Nu Art Sculpture Park, Ruang Seni yang Hidup di Tengah Kota Bandung

amanda clarissa
Ditulis oleh amanda clarissa diterbitkan Minggu 04 Jan 2026, 19:34 WIB
Pengunjung menikmati karya patung di area taman Nu Art Sculture Park, Bandung, Jumat, (31/10/2025). (Foto: Amanda Clarissa)

Pengunjung menikmati karya patung di area taman Nu Art Sculture Park, Bandung, Jumat, (31/10/2025). (Foto: Amanda Clarissa)

Pengunjung melihat Nu Art tidak hanya sebagai galeri seni, tetapi juga sebagai destinasi wisata dan rekreasi keluarga, dengan fasilitas tambahan seperti area terbuka, restoran, dan aktivitas komplementer lain. Kawasan Setra Duta, Kota Bandung, Selasa (04/11/2025), di balik pepohonan itu berdiri Nu Art Sculpture Park, ruang seni yang tidak hanya menampilkan karya-karya monumental, tetapi juga menghadirkan harmoni antara manusia, alam, dan budaya.

Fahmi, perwakilan pengelola Nu Art Sculpture Park, menjelaskan bahwa tempat ini didirikan oleh seniman patung terkenal asal Bali, Nyoman Nuarta, dengan tujuan awal sebagai etalase karya pribadi. “Seiring waktu, visinya berkembang. Nyoman ingin menjadikan Nu Art sebagi ruang seni terbuka yang bisa diakses masyarakat dan menjadi bagian dari kehidupan budaya di Indonesia,” ujarnya.

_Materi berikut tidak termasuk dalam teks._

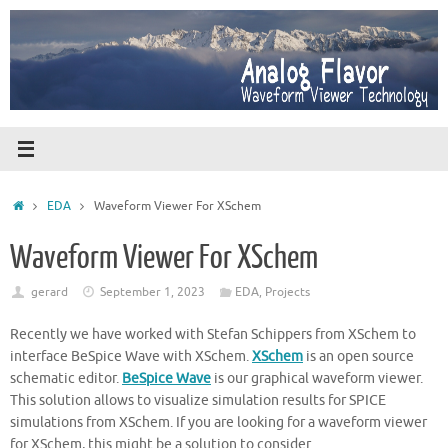
Skip
to
content
Home
EDA
Waveform Viewer For XSchem
Waveform Viewer For XSchem
gerard
September 1, 2023
EDA
,
Projects
Recently we have worked with Stefan Schippers from XSchem to
interface BeSpice Wave with XSchem.
XSchem
is an open source
schematic editor.
BeSpice Wave
is our graphical waveform viewer.
This solution allows to visualize simulation results for SPICE
simulations from XSchem. If you are looking for a waveform viewer
for XSchem, this might be a solution to consider.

Awalnya, Nu Art berdiri pada tahun 2000 dengan nama Nu Art Sculpture Garden dan bersifat private, hanya dikunjungi kolega serta tamu khusus. Namun, sejak tahun 2016, kawasan ini resmi dibuka untuk publik dengan tiket masuk yang terjangkau. Kini, Nu Art memiliki berbagai fasilitas seperti galeri dua lantai, Galeri Merah, dan ruang audiovisual, serta area terbuka hijau yang luas.

Fahmi menuturkan bahwa latar belakang berdirinya Nu Art berawal dari mimpi Nyoman sejak kuliah di ITB untuk membangun taman patung sendiri. “Beliau ingin menciptakan ruang di mana seni, manusia, dan alam bisa sering saling berinteraksi secara seimbang,” ujarnya. Area yang dulu berupa hutan kini telah disulap menjadi lahan seluas empat hektar, mencerminkan konsep berkelanjutan dan keseimbangan ekologis yang diasung sejak awal.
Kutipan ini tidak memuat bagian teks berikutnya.